No one is saying that you need to turn into Nancy Drew or hide in his bushes like the paparazzi. In fact, please do not do either of those things. By gather evidence I mean that if you are in the supermarket and see a friend's husband buying wine and grapes with another woman whom he appears to be in a relationship with and you've got your cell phone cam, snap a photo.
This will be controversial but a picture is worth a thousand words. Your bestie can determine for herself if your iPhone video of her boyfriend canoodling at the movies is appropriate or not. You are just providing her with evidence so that she does not have to take your words for it.

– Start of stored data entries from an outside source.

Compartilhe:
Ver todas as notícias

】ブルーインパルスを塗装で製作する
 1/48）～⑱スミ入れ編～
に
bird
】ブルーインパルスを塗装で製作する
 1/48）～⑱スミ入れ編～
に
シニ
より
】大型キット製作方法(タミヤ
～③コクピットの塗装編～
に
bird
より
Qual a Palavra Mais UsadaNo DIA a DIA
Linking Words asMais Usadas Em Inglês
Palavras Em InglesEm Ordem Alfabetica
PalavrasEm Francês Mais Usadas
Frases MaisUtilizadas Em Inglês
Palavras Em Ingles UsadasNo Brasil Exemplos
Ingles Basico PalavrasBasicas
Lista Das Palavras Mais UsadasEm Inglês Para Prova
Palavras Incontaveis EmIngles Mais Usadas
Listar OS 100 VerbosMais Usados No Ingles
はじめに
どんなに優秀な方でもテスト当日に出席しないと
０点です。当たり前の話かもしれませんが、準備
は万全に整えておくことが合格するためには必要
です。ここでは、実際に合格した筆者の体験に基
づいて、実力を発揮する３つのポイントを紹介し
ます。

She can make her own determination.
If you think that this is too much you are entitled to your opinion, but if you see my man doing something sketchy, snap a pic and let me decide what I see.

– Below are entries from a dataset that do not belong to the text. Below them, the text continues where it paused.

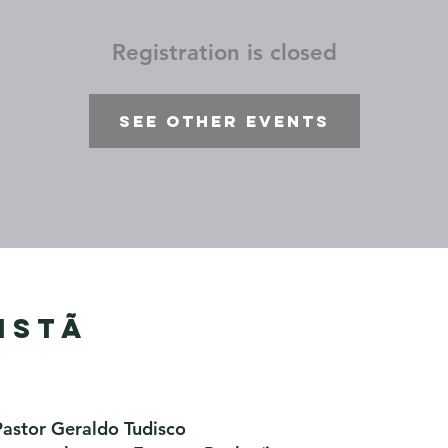
Registration is closed
See other events
istã
Pastor Geraldo Tudisco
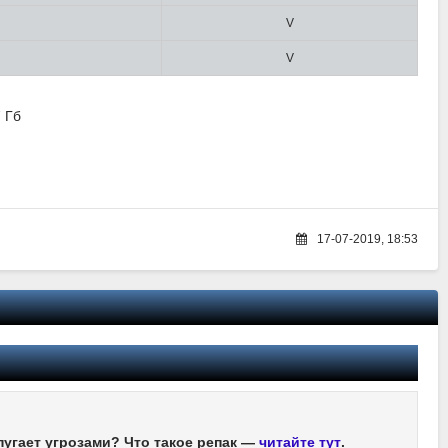
V
V
7 Гб
17-07-2019, 18:53
пугает угрозами? Что такое репак —
читайте тут
.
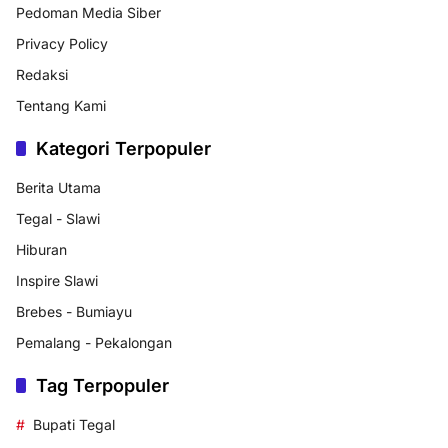
Pedoman Media Siber
Privacy Policy
Redaksi
Tentang Kami
Kategori Terpopuler
Berita Utama
Tegal - Slawi
Hiburan
Inspire Slawi
Brebes - Bumiayu
Pemalang - Pekalongan
Tag Terpopuler
Bupati Tegal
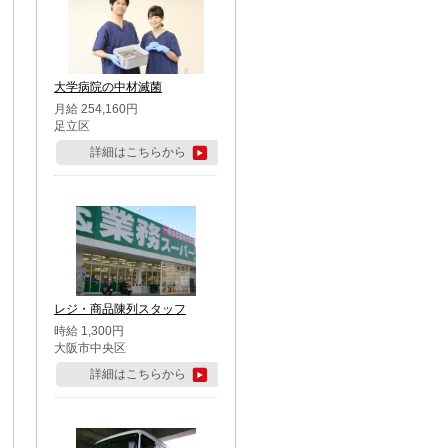
大学病院の中材滅菌
月給 254,160円
足立区
詳細はこちらから
レジ・商品陳列スタッフ
時給 1,300円
大阪市中央区
詳細はこちらから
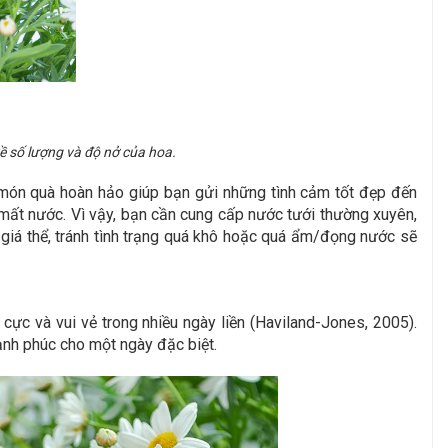
ề số lượng và độ nở của hoa.
 món quà hoàn hảo giúp bạn gửi những tình cảm tốt đẹp đến
bị mất nước. Vì vậy, bạn cần cung cấp nước tưới thường xuyên,
 giá thể, tránh tình trạng quá khô hoặc quá ẩm/đọng nước sẽ
ực và vui vẻ trong nhiều ngày liền (Haviland-Jones, 2005).
ạnh phúc cho một ngày đặc biệt.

3. Break it to your friend gently and privately.
Do not gossip at a cocktail party a la Jill Zarin that there are rumors about a friend's hubby or tell your girl her man is a creep at a dinner party a la Renee Graziano. This is entirely inappropriate. I know that this may seem like juicy information but if possible keep what you think you know to yourself.

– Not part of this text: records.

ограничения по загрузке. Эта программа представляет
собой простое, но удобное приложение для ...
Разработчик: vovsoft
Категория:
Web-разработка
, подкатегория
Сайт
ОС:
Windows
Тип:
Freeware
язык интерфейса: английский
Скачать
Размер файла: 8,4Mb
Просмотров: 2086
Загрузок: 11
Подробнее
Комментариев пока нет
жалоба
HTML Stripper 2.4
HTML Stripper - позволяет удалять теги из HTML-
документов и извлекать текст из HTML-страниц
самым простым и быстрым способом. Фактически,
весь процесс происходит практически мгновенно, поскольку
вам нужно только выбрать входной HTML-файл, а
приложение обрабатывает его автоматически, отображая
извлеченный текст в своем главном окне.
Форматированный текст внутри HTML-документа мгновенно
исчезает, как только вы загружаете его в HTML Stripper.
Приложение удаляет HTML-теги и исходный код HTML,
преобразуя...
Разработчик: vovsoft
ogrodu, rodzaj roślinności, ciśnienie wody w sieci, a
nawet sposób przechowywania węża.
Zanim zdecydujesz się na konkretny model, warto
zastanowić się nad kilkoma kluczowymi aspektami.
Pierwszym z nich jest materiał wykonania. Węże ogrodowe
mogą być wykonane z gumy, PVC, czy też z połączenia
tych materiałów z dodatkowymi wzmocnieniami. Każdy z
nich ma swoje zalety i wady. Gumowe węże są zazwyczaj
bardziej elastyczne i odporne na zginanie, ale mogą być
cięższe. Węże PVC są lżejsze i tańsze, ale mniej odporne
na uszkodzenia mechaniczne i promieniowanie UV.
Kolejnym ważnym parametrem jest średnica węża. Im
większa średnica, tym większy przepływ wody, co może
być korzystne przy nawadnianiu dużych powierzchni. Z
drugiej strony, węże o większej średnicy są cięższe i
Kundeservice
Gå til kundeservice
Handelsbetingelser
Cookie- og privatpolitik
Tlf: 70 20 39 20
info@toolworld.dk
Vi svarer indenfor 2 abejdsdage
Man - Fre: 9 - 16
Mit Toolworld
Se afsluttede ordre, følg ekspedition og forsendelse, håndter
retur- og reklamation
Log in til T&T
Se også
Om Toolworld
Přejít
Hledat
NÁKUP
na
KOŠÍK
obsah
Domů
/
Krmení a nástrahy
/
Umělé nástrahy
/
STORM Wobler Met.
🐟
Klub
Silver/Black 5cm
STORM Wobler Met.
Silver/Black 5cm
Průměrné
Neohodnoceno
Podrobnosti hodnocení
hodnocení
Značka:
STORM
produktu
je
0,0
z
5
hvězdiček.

Visit your friend or invite her over then discuss the state of affairs in private. It doesn't matter if you are a group of four "Sex & the City" type chicks who do everything together. This situation merits a one-on-one conversation only. If you bring up the perceived infidelity in a group dynamic, your friend will be reacting more to being embarrassed than hurt. Then she may get defensive. It's not fair to put someone in that position.
4. After you've told her, back off.
You've given your friend the facts as you know them. Her man appears to be a cheating cad. Now back off.
It's not your responsibility to tell her what to do about an affair. Offer your opinion only if she asks for it. Her relationship with her partner is their personal business only. Whether and how she confronts him is up to her. If she chooses to stay or go is up to her. If she is, in fact, in an open relationship is up to her.
Your job is to be a supportive friend only. Ask her how she is feeling. Make sure she is okay. Support her by being there for her in the ways that she asks you to be. You don't know anything about her intimate love needs or personal relationship no matter how much you think you know.
Ask your friends ahead of time
Ask your girls and male friends right now how they feel about the matter. Be forewarned. It's like signing an organ donor card. You have the info upfront so that if, heaven forbid, a dire situation occurs you know how to proceed in the person's best interests.
"If You See Something, Say Something."
"Don't Ask Don't Tell" is not a good policy for a relationship. Burying your head in the sand is an act of denial. Always give your friend the facts as you know them so that she can make accurate decisions for what works in her life.
So, would you want to know?
I have told my friends in no uncertain terms that I want to know if they see my guy being inappropriate or cheating. If a friend did not tell me it would trouble me. If you handle this unfortunate situation with kid gloves then you are not being a snitch, tattle tale or instigator, you are being a friend. If a friend knew that someone was stealing from you or cheating you out of money wouldn't you want her to tell you? It's the same deal if someone is stealing from your heart.